Excerpted from “Make a Joint Stool from a Tree,” by Jennie Alexander and Peter Follansbee.
If you have a number of oak logs to choose from, then you can go through the checklist of factors that affect the work ahead. Once you find a straight-grained log that’s nice and even with little or no taper, has a centered pith in a mostly round shape, and no twist in the bark – then you’re ready to work that log. But there’s one more thing. You can go even further and look at the rate of growth in the tree’s annular rings. Fast-growing oak has widely spaced annular rings, sometimes up to 1/4″ per year (see fig. 3.3, above). This timber is exceedingly strong because it has fewer rings, which creates a great concentration of the dense latewood that grows in the summer. But the resulting timber is visually distracting. Its radial face comes out looking heavily striped. It can also be difficult to work; it has an
uneven texture resulting from the widely spaced transitions between the earlywood and latewood.
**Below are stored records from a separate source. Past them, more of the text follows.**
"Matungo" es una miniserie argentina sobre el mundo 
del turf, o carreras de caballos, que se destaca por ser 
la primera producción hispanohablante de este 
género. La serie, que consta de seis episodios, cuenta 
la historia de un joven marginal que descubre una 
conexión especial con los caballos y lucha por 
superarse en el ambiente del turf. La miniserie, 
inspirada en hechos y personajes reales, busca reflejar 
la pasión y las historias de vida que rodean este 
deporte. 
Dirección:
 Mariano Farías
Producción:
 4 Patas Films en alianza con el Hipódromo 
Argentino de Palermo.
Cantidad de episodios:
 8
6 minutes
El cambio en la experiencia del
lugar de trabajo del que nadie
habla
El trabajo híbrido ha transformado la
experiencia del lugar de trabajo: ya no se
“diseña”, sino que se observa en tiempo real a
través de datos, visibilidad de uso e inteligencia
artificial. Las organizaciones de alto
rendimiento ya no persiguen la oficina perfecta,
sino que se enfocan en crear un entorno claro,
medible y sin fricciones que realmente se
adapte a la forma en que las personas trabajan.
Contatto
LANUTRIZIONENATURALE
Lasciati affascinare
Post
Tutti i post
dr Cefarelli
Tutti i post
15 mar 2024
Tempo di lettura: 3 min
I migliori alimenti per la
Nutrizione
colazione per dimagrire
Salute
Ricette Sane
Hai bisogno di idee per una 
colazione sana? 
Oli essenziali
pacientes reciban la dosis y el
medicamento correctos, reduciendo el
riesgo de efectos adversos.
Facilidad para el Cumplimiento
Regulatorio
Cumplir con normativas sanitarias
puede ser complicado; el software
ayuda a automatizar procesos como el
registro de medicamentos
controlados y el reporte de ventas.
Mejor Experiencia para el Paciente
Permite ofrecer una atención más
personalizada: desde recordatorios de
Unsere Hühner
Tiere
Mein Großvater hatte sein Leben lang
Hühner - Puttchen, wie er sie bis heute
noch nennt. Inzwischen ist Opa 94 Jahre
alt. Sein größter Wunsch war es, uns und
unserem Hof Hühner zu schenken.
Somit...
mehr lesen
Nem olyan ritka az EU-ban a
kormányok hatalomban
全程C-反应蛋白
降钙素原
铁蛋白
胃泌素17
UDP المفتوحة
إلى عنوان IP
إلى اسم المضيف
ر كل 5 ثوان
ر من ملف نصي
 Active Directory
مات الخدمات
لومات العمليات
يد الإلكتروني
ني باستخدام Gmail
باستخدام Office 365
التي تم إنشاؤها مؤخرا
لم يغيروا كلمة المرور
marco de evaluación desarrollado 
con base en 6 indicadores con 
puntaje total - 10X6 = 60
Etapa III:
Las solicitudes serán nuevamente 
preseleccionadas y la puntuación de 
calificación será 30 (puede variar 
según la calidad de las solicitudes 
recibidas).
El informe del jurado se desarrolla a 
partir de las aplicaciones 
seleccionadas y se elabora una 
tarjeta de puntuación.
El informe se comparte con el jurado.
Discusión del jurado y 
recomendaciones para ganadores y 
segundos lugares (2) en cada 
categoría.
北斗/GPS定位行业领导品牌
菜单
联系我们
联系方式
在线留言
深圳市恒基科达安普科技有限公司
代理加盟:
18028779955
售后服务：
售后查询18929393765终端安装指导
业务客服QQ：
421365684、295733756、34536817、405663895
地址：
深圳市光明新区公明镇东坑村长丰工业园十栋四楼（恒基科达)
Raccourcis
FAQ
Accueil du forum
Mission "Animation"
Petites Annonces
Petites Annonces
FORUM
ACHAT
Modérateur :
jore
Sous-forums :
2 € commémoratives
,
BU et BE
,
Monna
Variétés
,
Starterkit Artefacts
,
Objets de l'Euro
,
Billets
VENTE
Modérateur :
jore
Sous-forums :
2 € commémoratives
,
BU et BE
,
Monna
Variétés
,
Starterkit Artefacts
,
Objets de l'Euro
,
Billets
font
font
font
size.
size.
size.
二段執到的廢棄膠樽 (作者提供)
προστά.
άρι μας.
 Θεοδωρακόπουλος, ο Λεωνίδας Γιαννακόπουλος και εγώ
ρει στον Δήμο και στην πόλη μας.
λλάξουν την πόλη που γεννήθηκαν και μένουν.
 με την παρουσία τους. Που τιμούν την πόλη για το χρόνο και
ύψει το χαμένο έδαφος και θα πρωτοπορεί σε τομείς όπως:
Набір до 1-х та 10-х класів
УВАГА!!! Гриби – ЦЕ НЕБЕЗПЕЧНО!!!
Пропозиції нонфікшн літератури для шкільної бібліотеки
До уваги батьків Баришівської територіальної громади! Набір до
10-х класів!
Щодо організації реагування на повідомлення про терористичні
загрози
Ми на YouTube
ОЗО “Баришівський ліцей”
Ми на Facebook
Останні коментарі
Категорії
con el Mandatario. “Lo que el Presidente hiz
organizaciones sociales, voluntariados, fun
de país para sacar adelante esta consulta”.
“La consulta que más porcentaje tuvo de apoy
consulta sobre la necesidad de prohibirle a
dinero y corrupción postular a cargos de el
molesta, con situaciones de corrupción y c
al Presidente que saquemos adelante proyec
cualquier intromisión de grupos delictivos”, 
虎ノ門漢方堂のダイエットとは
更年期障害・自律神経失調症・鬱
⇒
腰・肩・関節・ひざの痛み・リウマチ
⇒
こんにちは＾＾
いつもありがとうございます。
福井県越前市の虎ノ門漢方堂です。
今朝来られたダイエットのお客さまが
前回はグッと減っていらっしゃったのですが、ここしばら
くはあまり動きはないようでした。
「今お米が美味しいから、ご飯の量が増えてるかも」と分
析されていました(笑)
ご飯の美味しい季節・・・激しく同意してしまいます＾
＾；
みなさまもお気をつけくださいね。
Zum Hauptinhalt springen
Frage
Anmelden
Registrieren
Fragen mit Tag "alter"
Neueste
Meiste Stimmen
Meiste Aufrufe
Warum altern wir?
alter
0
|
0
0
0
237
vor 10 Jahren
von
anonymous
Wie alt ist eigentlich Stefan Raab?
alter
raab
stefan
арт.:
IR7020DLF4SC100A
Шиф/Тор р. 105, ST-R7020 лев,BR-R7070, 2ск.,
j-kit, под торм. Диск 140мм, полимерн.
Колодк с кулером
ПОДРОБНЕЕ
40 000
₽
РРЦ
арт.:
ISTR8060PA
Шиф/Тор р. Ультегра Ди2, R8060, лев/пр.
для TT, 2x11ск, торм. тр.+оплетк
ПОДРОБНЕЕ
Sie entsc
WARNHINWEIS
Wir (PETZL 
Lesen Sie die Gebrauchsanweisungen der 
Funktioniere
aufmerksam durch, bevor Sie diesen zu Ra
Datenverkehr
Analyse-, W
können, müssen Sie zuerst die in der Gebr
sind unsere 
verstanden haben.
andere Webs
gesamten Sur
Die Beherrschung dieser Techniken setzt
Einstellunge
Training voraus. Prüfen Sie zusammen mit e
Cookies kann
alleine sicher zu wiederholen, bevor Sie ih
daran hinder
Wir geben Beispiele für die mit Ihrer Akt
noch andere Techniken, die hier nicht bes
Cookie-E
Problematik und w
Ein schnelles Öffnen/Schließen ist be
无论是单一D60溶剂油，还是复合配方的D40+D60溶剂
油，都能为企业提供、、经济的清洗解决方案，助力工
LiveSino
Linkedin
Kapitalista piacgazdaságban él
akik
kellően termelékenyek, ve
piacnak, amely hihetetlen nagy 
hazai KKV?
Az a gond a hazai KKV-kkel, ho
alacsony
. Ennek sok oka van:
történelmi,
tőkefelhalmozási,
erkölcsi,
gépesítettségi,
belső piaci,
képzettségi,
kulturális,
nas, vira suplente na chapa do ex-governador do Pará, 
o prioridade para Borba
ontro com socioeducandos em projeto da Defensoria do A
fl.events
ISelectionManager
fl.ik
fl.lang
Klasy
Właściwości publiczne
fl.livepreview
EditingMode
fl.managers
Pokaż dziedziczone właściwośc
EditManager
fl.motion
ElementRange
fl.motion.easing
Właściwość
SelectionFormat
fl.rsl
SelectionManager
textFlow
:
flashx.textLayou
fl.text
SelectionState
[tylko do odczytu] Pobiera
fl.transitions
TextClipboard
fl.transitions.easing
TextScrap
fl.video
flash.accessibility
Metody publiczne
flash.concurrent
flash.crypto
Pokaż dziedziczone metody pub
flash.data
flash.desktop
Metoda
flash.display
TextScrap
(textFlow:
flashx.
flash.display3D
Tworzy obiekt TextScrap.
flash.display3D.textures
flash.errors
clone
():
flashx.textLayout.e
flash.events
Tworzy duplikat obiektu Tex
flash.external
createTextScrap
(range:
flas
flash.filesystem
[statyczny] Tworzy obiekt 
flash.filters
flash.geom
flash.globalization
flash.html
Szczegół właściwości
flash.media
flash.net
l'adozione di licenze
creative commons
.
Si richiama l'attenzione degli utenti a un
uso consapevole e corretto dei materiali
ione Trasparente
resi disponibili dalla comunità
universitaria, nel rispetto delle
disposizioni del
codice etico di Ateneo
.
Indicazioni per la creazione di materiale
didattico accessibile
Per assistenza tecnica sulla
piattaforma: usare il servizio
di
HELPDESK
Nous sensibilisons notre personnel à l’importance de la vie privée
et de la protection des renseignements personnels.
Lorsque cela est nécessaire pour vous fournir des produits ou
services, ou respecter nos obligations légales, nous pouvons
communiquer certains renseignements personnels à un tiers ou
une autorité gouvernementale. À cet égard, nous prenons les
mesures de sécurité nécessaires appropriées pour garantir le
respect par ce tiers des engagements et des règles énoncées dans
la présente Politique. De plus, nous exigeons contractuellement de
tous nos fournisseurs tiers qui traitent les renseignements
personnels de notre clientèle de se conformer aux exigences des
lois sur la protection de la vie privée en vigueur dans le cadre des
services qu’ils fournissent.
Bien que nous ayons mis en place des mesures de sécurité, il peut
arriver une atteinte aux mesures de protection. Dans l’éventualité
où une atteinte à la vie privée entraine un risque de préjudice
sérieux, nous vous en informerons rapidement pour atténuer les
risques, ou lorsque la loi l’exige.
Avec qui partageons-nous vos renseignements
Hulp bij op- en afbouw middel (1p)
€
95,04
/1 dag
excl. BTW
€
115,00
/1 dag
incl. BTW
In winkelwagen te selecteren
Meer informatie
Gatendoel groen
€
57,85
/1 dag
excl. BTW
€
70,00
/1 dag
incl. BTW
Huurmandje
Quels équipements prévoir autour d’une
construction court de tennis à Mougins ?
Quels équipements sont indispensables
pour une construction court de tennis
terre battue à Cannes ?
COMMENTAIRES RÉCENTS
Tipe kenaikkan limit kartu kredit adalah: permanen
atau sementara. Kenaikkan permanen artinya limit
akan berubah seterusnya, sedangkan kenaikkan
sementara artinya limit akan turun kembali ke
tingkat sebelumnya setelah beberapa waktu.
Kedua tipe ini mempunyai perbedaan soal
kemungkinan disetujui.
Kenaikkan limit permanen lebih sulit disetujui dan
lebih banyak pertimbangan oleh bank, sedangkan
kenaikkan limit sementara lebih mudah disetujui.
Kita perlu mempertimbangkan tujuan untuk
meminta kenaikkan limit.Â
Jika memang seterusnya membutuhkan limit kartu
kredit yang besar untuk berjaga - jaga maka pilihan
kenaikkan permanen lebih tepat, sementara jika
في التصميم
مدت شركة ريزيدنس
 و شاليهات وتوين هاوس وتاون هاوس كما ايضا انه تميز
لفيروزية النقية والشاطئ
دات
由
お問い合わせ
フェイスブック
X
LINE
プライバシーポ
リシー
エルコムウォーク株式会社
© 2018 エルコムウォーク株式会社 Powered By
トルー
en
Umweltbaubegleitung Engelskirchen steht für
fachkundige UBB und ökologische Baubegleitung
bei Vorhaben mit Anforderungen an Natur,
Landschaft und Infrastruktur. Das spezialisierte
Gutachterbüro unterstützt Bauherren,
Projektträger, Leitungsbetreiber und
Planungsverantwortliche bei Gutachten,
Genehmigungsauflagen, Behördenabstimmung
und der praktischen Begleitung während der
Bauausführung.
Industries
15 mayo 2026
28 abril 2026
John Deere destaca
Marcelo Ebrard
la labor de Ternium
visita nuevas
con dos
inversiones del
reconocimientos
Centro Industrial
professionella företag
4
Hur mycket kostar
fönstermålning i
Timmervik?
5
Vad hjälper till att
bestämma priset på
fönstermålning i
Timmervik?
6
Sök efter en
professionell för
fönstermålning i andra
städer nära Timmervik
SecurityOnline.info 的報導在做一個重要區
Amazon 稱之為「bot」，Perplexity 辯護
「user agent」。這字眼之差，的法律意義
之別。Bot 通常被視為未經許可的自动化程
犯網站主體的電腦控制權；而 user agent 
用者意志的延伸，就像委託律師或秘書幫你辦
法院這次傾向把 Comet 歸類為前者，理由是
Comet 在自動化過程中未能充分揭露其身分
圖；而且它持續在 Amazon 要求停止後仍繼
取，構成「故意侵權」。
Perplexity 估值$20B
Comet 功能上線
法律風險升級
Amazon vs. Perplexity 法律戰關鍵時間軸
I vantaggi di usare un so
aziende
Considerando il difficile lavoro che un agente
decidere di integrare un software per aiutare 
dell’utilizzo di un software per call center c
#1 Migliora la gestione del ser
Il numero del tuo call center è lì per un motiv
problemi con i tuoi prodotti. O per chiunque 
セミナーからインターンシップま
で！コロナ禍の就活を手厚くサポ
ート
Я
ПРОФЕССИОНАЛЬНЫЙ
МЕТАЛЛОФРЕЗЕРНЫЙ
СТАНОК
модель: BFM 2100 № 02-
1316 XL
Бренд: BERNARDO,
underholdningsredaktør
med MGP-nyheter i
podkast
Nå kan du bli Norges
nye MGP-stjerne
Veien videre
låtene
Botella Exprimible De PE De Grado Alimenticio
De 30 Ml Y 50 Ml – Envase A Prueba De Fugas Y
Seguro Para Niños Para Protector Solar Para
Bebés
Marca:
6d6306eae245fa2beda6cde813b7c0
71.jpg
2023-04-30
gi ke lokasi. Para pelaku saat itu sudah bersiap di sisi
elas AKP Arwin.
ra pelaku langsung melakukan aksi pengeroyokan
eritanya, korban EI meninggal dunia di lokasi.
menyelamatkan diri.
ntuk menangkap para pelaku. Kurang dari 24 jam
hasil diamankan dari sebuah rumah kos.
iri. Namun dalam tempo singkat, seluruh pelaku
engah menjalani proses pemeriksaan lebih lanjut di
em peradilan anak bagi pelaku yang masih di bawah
The slow-grown oak (see fig. 3.4, below) is more even textured, both visually and for working. While technically weaker than its fast-grown counterpart, slow-grown oak is still well suited for joined work. This furniture is grossly overbuilt by stress standards, so the decrease in strength is not a factor. The benefit is the consistent texture, ease of working and a closer visual match to the timber used in 17th-century work done in New England. You can’t always get what you want, but if you are faced with two otherwise evenly matched logs, try the one that grew more slowly. The only thing better than riven radial oak is slow-grown riven radial oak.
The most important sentence here is this one: “This furniture is grossly overbuilt by stress standards, so the decrease in strength is not a factor.” – for instance, I wouldn’t use the slow-growing oak for a ladderback chair, say. But the oak furniture that is the subject of this & my other LAP book don’t rely on the strength of the material – they rely on bulk and drawbored joints.
Maybe its because I live on a hill a four leaf clover is easier to find than ” a straight-grained log that’s nice and even with little or no taper, has a centered pith in a mostly round shape, and no twist in the bark”. Ash seems much less wound up reducing the Axe elbow from the post riving correction
Peter, does the same generally hold true for pine? Slow growth looks better and is easier to work. Fast growth is stronger?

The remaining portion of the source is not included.